START Data to examine

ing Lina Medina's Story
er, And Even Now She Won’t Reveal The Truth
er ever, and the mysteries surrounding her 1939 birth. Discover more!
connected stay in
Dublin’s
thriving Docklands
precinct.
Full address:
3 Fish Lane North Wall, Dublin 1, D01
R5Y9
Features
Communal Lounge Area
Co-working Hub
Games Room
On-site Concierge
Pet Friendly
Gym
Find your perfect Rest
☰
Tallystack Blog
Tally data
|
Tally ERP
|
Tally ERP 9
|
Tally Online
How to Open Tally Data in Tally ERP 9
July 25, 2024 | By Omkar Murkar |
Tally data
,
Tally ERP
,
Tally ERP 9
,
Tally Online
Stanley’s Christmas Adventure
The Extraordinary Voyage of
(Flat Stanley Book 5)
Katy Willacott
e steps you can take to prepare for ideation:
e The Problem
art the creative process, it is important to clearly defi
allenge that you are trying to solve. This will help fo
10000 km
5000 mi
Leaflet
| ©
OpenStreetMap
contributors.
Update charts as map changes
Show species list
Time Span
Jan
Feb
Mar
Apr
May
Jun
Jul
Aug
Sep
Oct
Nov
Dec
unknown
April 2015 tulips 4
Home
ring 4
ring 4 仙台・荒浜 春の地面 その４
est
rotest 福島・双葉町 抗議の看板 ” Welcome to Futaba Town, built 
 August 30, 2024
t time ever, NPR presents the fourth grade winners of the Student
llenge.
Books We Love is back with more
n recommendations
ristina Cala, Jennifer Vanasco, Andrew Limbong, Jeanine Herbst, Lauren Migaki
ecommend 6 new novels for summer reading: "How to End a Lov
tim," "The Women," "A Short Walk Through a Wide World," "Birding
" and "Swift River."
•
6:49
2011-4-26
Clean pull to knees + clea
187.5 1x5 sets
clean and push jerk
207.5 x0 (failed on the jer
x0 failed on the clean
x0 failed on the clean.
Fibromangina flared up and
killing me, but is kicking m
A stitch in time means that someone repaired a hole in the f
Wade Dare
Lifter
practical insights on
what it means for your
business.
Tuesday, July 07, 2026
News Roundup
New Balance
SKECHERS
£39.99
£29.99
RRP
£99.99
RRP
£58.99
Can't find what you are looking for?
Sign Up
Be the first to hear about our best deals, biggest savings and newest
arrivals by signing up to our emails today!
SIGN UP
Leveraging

END Data to examine
START Data to examine

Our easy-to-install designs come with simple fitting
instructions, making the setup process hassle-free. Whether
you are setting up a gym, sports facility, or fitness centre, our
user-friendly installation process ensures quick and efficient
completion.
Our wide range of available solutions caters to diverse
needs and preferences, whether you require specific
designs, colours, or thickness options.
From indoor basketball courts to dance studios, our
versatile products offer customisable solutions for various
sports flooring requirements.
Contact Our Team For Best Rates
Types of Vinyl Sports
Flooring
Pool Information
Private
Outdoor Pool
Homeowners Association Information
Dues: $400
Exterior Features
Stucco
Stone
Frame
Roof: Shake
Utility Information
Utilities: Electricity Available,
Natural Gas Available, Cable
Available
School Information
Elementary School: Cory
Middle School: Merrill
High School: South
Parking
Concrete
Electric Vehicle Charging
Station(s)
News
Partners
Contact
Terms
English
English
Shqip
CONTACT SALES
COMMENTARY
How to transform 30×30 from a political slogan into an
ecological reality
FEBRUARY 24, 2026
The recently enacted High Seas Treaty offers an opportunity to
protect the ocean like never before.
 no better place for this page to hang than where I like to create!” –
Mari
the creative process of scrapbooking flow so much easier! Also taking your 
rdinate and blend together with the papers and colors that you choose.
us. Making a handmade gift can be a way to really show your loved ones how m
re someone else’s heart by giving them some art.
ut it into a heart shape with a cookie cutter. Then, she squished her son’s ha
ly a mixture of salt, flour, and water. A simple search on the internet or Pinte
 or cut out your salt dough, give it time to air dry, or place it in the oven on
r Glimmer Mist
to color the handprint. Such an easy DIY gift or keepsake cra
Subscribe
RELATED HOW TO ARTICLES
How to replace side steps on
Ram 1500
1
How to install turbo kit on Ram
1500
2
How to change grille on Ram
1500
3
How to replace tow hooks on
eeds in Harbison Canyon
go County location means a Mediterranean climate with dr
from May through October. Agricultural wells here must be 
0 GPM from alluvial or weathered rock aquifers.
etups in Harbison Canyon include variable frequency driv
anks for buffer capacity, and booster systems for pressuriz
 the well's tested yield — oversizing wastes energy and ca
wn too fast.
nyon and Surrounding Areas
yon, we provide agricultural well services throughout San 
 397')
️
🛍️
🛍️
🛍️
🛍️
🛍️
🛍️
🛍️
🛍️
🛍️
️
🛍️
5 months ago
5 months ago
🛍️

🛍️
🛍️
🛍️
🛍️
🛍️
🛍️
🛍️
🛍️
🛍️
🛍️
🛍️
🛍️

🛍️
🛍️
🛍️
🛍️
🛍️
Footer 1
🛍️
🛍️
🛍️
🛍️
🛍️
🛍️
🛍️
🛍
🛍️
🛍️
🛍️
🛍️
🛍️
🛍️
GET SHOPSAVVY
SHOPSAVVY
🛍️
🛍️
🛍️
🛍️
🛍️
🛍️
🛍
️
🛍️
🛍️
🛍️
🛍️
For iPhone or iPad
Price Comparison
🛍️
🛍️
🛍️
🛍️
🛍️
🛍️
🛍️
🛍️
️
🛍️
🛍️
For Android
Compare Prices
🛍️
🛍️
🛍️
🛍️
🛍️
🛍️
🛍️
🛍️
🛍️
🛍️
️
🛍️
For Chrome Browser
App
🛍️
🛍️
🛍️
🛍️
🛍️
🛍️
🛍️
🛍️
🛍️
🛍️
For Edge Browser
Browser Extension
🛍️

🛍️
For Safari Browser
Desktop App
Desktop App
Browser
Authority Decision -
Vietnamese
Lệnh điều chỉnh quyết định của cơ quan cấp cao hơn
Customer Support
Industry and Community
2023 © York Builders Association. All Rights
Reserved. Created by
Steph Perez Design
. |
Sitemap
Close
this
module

END Data to examine

▶ Your assignment:
Would you output, from the records above, exactly the run of lines that starts at the line containing "3 Fish Lane North Wall, Dublin 1, D01" and ends at the line containing "e The Problem", and only that run?

▶ Solution to this problem:
3 Fish Lane North Wall, Dublin 1, D01
R5Y9
Features
Communal Lounge Area
Co-working Hub
Games Room
On-site Concierge
Pet Friendly
Gym
Find your perfect Rest
☰
Tallystack Blog
Tally data
|
Tally ERP
|
Tally ERP 9
|
Tally Online
How to Open Tally Data in Tally ERP 9
July 25, 2024 | By Omkar Murkar |
Tally data
,
Tally ERP
,
Tally ERP 9
,
Tally Online
Stanley’s Christmas Adventure
The Extraordinary Voyage of
(Flat Stanley Book 5)
Katy Willacott
e steps you can take to prepare for ideation:
e The Problem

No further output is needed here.